------ RECORDS FOR THE EXERCISE
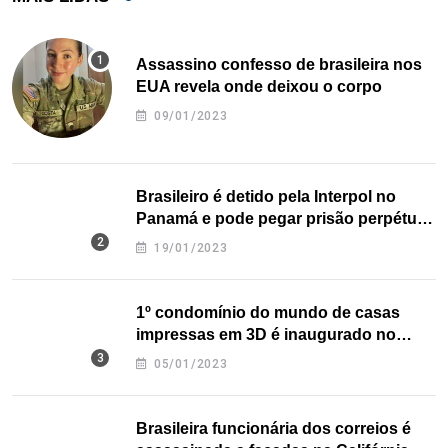
Assassino confesso de brasileira nos
EUA revela onde deixou o corpo
09/01/2023
Brasileiro é detido pela Interpol no
Panamá e pode pegar prisão perpétua
nos EUA
19/01/2023
1º condomínio do mundo de casas
impressas em 3D é inaugurado no
Texas
05/01/2023
Brasileira funcionária dos correios é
------------
— EXERCISE OBJECTIVE —
Across the whole listing, reproduce each line verbatim and exclude every picture.

— COMPLETED TASK —
Assassino confesso de brasileira nos
EUA revela onde deixou o corpo
09/01/2023
Brasileiro é detido pela Interpol no
Panamá e pode pegar prisão perpétua
nos EUA
19/01/2023
1º condomínio do mundo de casas
impressas em 3D é inaugurado no
Texas
05/01/2023
Brasileira funcionária dos correios é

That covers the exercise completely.